Re: [xsl] XSLTPROC performance

Subject: Re: [xsl] XSLTPROC performance
From: Abel Braaksma <>
Date: Thu, 20 Dec 2007 14:13:36 +0100
Giulio Rizzo wrote:
First of all I introduce myself, I'm Giulio from Italy.

Hi, nice to meet you and welcome to the "club", I'm Abel from Holland ;)

I am required to write some extension function to a libxml compliant xslt processor.

May I ask you what this extension function is about? Often people write extension functions when the same thing is possible with a little extra effort within XSLT itself .

(performance is the highest requirement),

If this is true you shouldn't use XSLT and XML in the first place.
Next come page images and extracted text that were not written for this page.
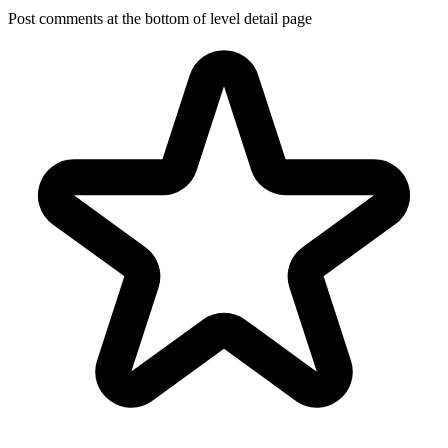
Post comments at the bottom of level detail page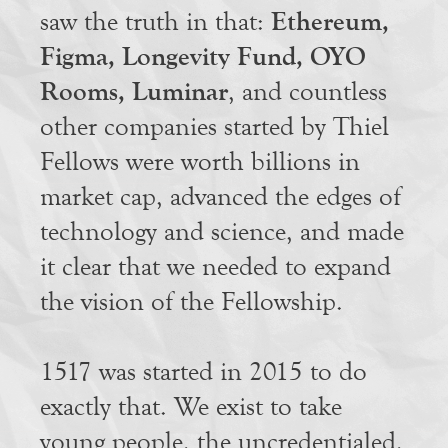
Ethereum,
saw the truth in that:
Figma, Longevity Fund, OYO
Rooms, Luminar
, and countless
other companies started by Thiel
Fellows were worth billions in
market cap, advanced the edges of
technology and science, and made
it clear that we needed to expand
the vision of the Fellowship.
1517 was started in 2015 to do
exactly that. We exist to take
young people, the uncredentialed,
Clarity and extensibility have always been higher requirements for these languages (and its tools) then performance. I.e., a SOAP bridge (which is based on XML) is inherently slower than a RPC bridge (or most other alternatives like CORBA and DCOM).

Is any other solution alternative to the two I've mentioned? The problem is that is about 6 years that XSLTPROC have been used and the new (?) processor must give the same results as XSLTPROC.

There are plenty XSLT 1.0 processor around. If your stylesheets are written without using extensions, you can reckon that they are quite likely XSLT 1.0 compliant and will run with the same results on most processors (whitespace, which is insignificant in XML, not counted). Of course you'll have to test this to be sure. There are XML comparison tools around that will find differences that are significant.

Last question, the optimum will be to be able to use a java XSLT processor, but I must be sure that it is 100% compliant with the results of an XSLTPROC execution on the same input.

One of the most used XSLT processors these days is the Saxon processor (but that's a gut feeling). The older Saxon 6.5 processor (not maintained anymore) is 100% XSLT 1.0 compliant and supports many of the EXSLT extensions. The newer Saxon 9.0 processor is 100% XSLT 2.0 compliant. Going to XSLT 2.0 may give you a little trouble in the beginning, but many things that were formerly done with extension functions or complex recursion have become one-liners in XSLT/XPath 2.0. Of interest to you might be the XSLT 1.0 backward compatibility mode which makes running XSLT 1.0 code easier.